Collected data entries
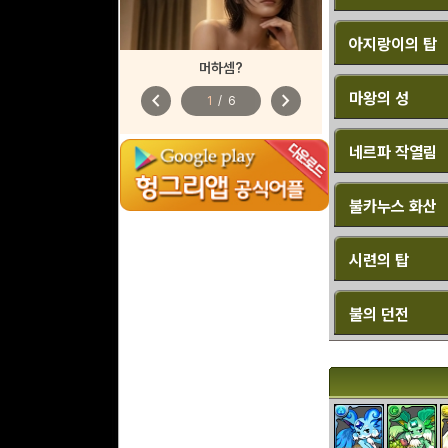
아지랑이의 탑
머하셈?
chevron_left
chevron_right
마왕의 성
1
/
6
네르파 작열림
불카누스 화산
시련의 탑
불의 던전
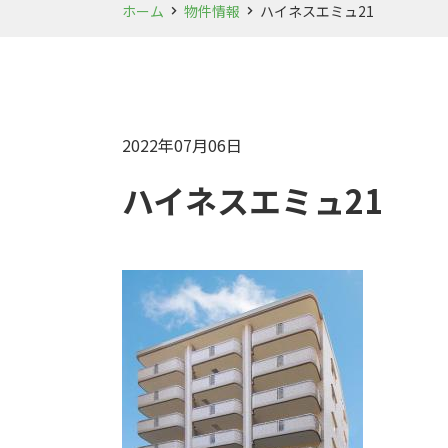
ホーム
物件情報
ハイネスエミュ21
2022年07月06日
ハイネスエミュ21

▸ **How to complete this task**
Reproduce every record in full. Leave out the images.

▸ **Your response**
아지랑이의 탑
머하셈?
chevron_left
chevron_right
마왕의 성
1
/
6
네르파 작열림
불카누스 화산
시련의 탑
불의 던전
ホーム
物件情報
ハイネスエミュ21
2022年07月06日
ハイネスエミュ21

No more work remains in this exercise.